Acquired immunity tends to mean that secondary virus infections are much less severe than the first infection. An exception is secondary infection with dengue virus, which is associated with the deadly dengue haemorrhagic fever (DHF). Why the second hit should be worse that the first is a mystery. One hypothesis is that DHF might be caused by the overproduction of cytokines by virus-specific T cells — but we know almost nothing about T-cell responses to the virus. Now, researchers in the UK and in Thailand have developed dengue-virus-specific MHC class 1 tetramers, which give the first insights into the virus-specific T-cell responses and their possible role in DHF.

Mongkolsapaya et al. identified a new dengue virus T-cell epitope presented by an MHC class I molecule that is prevalent in South East Asian populations (HLA-A*11). From this, they generated HLA-A*11–epitope tetramers and used them to track dengue-virus-specific CD8+ T cells in Thai patients with secondary dengue-virus infection. Early in infection, they found that the epitope-specific T cells were present in low numbers and could not produce the antiviral cytokine interferon-γ (IFN-γ) — a state the authors refer to as “stunned”. But, at later stages, the number of specific T cells increased markedly, peaking at 2 weeks, and they acquired the capacity to secrete IFN-γ. Notably, the patients with the most severe DHF had the highest peak levels of specific T cells (more than 2% of peripheral blood T cells).

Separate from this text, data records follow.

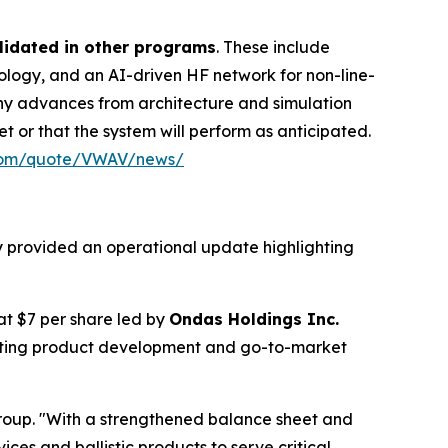
lidated in other programs
. These include
ogy, and an AI-driven HF network for non-line-
any advances from architecture and simulation
t or that the system will perform as anticipated.
.com/quote/VWAV/news/
y provided an operational update highlighting
 at $7 per share led by
Ondas Holdings Inc.
rating product development and go-to-market
roup. "With a strengthened balance sheet and
ces and ballistic products to serve critical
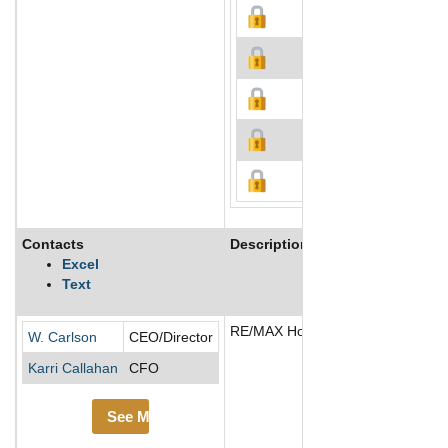
Contacts
Description
Excel
Text
RE/MAX Holdings Inc operates as a
W. Carlson
CEO/Director
Karri Callahan
CFO
See More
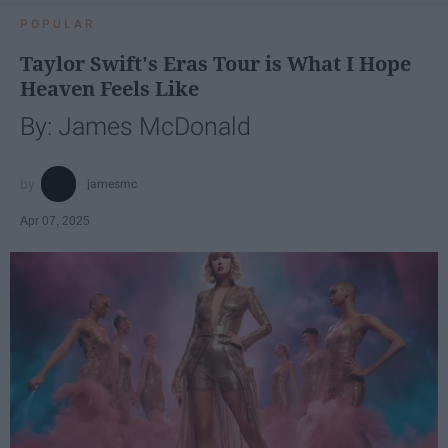
POPULAR
Taylor Swift's Eras Tour is What I Hope
Heaven Feels Like
By: James McDonald
jamesmc
Apr 07, 2025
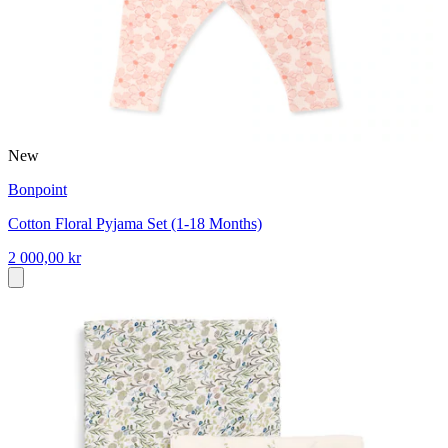
New
Bonpoint
Cotton Floral Pyjama Set (1-18 Months)
2 000,00 kr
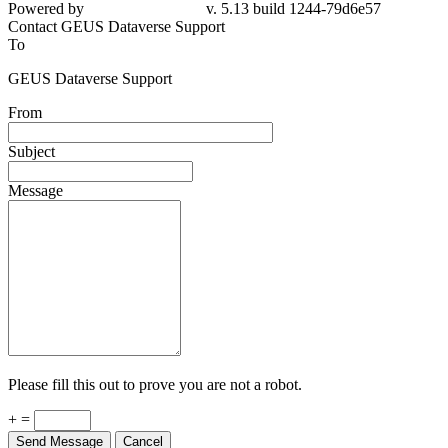
Powered by
v. 5.13 build 1244-79d6e57
Contact GEUS Dataverse Support
To
GEUS Dataverse Support
From
Subject
Message
Please fill this out to prove you are not a robot.
+ =
Send Message
Cancel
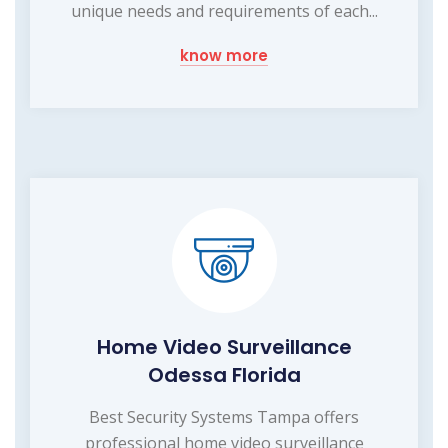
unique needs and requirements of each...
know more
Home Video Surveillance
Odessa Florida
Best Security Systems Tampa offers
professional home video surveillance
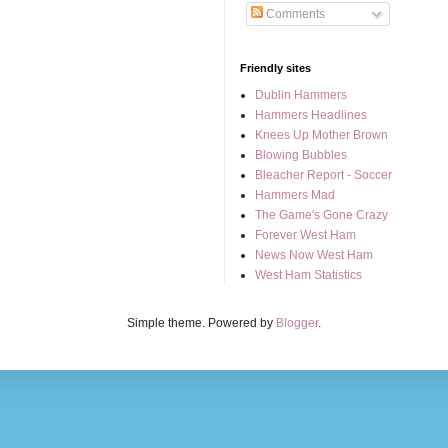
Comments
Friendly sites
Dublin Hammers
Hammers Headlines
Knees Up Mother Brown
Blowing Bubbles
Bleacher Report - Soccer
Hammers Mad
The Game's Gone Crazy
Forever West Ham
News Now West Ham
West Ham Statistics
Simple theme. Powered by
Blogger
.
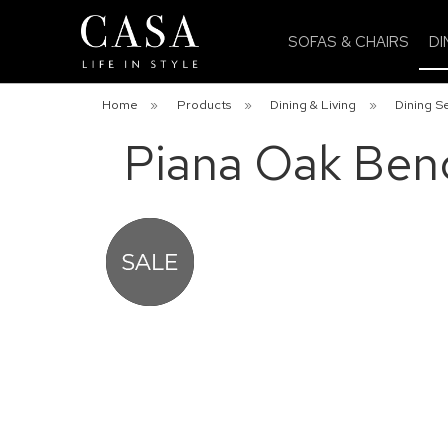
SOFAS & CHAIRS
DI
Home
»
Products
»
Dining & Living
»
Dining S
Piana Oak Ben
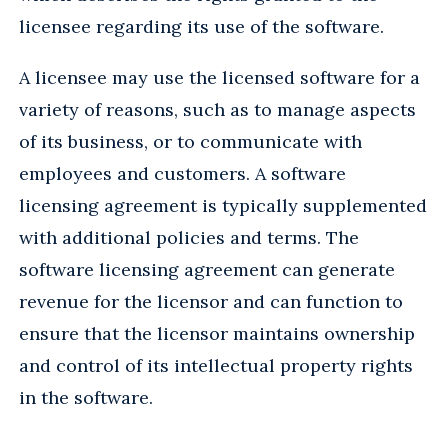
licensee regarding its use of the software.
A licensee may use the licensed software for a
variety of reasons, such as to manage aspects
of its business, or to communicate with
employees and customers. A software
licensing agreement is typically supplemented
with additional policies and terms. The
software licensing agreement can generate
revenue for the licensor and can function to
ensure that the licensor maintains ownership
and control of its intellectual property rights
in the software.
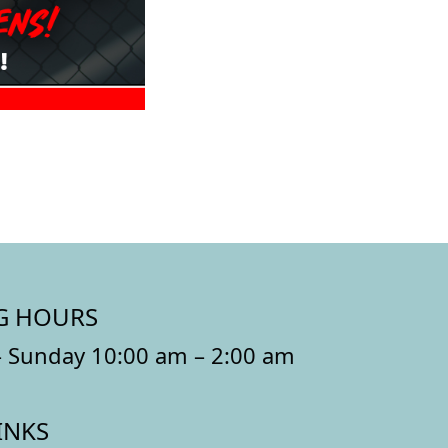
G HOURS
 Sunday 10:00 am – 2:00 am
INKS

Why are the numbers of virus-specific T cells initially so low? Although the epitope-specific T cells in the blood seemed to be proliferating vigorously during acute infection, further investigation indicated that most were apoptotic. So, activation-induced cell death might account for the lack of antigen-specific T cells during the crucial early stages of infection.

But the most intriguing finding of this study concerns the serotype specificity of the T cells. There are four dengue-virus serotypes, and tetramers were made with epitope variants representative of each serotype. In many cases of secondary infection, a large number of T cells reacted preferentially with tetramers of a serotype that was different to that of the current infection. This hints that populations of memory T cells that are specific for a primary dengue-virus infection might be preferentially expanded and activated in a subsequent infection with a different serotype. The potential problem lies in the fact that the reactivated memory cells probably have a lower affinity for the secondary virus and will be less effective at controlling it. So, a dengue-virus vaccine might have to induce immunity to all four serotypes if it is to prevent DMF.